If you stop now, you would regret it.

What kind of conditional is this? It's not present unreal, since that would require 'stopped'. But it's not listed under the mixed conditional either, on the sites that I've looked at (is there a definite number of mixed conditionals universally agreed upon in grammar)? I don't think it's just slightly incorrect form of the present unreal conditional either.
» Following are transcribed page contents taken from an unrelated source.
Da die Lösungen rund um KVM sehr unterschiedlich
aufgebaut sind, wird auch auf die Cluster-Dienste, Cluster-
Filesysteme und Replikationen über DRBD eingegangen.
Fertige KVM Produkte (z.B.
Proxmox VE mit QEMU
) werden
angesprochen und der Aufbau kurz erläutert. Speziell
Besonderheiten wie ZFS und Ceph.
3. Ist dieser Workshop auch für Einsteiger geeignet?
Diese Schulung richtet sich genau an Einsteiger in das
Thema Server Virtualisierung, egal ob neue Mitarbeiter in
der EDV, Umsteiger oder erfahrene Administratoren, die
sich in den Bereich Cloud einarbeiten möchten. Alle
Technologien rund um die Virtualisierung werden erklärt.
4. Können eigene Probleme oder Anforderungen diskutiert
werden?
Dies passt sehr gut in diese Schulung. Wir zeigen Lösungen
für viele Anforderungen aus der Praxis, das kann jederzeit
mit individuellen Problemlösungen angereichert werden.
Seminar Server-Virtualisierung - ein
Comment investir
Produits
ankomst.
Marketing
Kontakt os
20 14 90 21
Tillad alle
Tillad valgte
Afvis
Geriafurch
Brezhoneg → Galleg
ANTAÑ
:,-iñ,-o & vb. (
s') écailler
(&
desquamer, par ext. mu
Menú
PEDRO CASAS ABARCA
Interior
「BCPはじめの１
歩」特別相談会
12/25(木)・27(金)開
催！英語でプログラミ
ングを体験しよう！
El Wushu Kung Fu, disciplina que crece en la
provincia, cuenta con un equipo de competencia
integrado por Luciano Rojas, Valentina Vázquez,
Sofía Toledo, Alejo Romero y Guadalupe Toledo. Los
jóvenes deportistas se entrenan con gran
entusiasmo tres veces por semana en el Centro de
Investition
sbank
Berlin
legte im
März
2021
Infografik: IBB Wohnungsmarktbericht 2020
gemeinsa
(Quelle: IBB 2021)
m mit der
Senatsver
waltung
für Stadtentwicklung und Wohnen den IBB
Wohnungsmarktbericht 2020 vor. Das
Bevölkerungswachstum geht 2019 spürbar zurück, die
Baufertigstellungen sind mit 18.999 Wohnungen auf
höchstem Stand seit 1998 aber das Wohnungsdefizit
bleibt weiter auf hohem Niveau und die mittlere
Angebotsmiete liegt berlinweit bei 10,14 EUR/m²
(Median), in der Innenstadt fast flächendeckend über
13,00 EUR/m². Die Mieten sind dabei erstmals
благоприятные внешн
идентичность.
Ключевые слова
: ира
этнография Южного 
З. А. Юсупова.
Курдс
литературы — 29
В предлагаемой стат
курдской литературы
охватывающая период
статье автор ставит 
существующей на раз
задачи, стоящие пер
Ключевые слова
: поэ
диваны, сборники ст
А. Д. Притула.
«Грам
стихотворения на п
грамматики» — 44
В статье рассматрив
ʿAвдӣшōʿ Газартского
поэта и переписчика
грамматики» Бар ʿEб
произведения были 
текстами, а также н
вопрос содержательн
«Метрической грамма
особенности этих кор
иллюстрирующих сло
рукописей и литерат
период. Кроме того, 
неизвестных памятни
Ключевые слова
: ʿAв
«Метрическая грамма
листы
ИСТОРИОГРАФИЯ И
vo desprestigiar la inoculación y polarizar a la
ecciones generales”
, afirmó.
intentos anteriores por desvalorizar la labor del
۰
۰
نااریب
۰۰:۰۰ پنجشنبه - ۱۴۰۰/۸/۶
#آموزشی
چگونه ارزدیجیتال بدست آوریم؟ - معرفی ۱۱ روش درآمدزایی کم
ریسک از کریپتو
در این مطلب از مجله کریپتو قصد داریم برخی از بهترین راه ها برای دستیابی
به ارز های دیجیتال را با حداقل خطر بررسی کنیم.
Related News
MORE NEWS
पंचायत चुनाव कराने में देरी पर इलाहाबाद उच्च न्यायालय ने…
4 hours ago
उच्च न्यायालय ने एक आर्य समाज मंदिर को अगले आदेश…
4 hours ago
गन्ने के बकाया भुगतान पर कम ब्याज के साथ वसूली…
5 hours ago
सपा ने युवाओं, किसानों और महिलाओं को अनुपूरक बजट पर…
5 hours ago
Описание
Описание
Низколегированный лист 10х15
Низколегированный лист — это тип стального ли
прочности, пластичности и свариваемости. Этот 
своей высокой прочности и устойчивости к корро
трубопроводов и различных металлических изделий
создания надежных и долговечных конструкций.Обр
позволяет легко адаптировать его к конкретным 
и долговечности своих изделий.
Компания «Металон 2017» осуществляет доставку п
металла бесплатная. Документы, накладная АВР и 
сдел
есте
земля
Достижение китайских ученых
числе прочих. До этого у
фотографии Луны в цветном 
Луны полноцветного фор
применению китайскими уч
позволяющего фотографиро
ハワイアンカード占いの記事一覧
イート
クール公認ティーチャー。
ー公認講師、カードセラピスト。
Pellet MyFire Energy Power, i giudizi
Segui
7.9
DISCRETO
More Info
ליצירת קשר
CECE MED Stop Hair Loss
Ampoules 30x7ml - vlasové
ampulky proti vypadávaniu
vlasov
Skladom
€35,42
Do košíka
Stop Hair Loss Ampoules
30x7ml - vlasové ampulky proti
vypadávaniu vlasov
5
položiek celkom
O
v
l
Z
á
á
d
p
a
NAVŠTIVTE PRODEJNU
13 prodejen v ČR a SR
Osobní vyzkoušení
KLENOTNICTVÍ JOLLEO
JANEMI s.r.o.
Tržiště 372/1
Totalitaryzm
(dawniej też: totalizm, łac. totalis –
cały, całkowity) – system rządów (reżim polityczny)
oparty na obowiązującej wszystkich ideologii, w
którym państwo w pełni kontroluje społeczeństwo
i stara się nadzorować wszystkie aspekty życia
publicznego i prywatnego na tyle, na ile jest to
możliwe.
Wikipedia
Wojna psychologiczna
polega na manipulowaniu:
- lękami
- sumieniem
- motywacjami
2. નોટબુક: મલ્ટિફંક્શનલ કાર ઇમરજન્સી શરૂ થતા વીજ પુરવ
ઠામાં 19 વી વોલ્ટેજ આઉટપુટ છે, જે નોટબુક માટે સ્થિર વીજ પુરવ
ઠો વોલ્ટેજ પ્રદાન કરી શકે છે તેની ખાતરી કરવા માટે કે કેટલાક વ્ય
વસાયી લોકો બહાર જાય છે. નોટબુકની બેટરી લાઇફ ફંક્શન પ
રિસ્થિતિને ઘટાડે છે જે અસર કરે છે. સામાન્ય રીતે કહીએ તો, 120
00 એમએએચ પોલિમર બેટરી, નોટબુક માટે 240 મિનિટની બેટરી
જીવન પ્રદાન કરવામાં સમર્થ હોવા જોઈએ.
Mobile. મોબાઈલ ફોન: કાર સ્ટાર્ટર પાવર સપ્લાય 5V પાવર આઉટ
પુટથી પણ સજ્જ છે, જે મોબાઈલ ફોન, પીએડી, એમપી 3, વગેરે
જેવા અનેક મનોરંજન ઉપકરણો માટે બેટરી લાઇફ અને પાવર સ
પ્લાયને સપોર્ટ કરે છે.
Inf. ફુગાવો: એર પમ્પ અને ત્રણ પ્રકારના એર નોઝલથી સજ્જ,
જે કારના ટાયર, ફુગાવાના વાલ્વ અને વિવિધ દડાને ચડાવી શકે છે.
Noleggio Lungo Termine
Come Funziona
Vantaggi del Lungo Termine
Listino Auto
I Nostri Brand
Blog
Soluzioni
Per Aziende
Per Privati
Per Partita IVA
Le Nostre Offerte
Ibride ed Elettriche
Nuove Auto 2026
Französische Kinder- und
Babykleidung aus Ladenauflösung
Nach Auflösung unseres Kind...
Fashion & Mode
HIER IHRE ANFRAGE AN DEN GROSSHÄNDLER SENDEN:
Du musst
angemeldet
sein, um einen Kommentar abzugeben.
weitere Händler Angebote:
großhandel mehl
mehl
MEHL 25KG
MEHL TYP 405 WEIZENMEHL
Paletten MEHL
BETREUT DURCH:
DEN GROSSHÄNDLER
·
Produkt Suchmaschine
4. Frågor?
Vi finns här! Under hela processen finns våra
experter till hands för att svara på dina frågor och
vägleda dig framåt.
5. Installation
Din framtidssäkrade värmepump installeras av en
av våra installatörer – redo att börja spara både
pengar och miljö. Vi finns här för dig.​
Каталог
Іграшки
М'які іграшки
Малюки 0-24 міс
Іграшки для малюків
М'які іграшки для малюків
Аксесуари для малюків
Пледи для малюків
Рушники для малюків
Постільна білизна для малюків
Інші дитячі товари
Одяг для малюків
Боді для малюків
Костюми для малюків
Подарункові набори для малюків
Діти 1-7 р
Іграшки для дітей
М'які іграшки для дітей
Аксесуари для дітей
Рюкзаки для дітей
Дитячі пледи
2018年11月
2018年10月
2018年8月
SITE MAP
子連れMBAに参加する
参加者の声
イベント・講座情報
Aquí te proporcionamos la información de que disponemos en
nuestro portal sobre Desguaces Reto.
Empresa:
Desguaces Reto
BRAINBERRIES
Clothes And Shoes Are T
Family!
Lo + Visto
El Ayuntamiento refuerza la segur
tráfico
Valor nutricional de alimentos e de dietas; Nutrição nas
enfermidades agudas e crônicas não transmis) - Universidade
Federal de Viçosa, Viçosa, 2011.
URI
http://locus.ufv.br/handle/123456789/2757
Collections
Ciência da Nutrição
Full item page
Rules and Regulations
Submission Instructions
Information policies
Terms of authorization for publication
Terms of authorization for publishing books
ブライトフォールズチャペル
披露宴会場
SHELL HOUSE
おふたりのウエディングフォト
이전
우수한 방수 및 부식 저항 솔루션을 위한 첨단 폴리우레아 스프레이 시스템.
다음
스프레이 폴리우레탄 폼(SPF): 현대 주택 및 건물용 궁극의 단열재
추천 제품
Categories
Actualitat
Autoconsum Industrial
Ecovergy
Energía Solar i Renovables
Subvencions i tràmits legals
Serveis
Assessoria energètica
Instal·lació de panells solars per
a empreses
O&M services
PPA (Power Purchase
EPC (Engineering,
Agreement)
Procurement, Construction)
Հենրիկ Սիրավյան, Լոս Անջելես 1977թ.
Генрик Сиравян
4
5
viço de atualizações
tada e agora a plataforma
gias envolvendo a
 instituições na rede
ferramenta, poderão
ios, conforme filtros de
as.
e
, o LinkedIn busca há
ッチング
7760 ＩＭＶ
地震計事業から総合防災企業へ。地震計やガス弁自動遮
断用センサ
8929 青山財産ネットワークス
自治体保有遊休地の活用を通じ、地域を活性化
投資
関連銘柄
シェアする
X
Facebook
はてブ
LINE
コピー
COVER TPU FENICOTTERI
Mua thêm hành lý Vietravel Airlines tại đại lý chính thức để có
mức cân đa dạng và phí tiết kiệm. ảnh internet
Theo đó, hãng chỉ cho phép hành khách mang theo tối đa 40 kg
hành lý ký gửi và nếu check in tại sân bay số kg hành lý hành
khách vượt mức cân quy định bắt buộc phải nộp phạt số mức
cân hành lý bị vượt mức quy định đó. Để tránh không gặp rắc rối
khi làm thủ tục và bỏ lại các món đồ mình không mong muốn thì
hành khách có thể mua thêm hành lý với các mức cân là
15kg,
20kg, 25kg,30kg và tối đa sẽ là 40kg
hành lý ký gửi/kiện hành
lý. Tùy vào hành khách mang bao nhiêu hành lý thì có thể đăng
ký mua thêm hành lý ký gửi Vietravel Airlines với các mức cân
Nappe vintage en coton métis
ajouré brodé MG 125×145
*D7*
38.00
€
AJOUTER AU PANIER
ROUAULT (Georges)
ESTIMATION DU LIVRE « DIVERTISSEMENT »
  • I don't see how that can be a conditional construction. When you stop, either you regret it or you'll regret it. But this is strange, when you parse this as a question, it has a little of more sense when using a question word: How would you regret it if you stop now?
    – Schwale
    Commented Jan 11, 2016 at 17:53
  • 2
    It is clear that a division of conditionals into the zero, first, second, and third categories does not adequately reflect actual usage. -- (Note: the paper in the answer is really interesting.) Commented Jan 11, 2016 at 18:25
  • @Damkerng T yeah that really sheds some 'authoritative' light on the subject.. I think it is very true that the material is always presented in a way that makes one think those 4 conditionals are all there's to it
    – Max
    Commented Jan 11, 2016 at 19:13
  • I actually would have thought that they were just keeping the good stuff from the learner of English as a second language... to hinder their achieving of fluency... possible. But another possibility is that they just don't have too concrete of an idea to present it in a systematic way that is easy to understand, in the same implicit way that native speakers naturally pick it up.
    – Max
    Commented Jan 11, 2016 at 19:17

1 Answer 1


There are all kinds of mixed conditionals and even the Wikipedia article on conditional sentences (and also the one titled English conditional sentences) cannot list them all. Native speakers of English are not taught the 'forms' or even 'types' of conditional sentences because we learn how to express all their meanings in context.

Part of the reason that there all kinds of (mixed) conditional sentences is because grammar differs from dialect to dialect and even from person to person. I might take

If you stop now, you would regret it.

to be equivalent to

If you stopped now, you would regret it.


If you stop now, you will regret it.

based on the context and what I knew about the speaker's dialect or idiolect.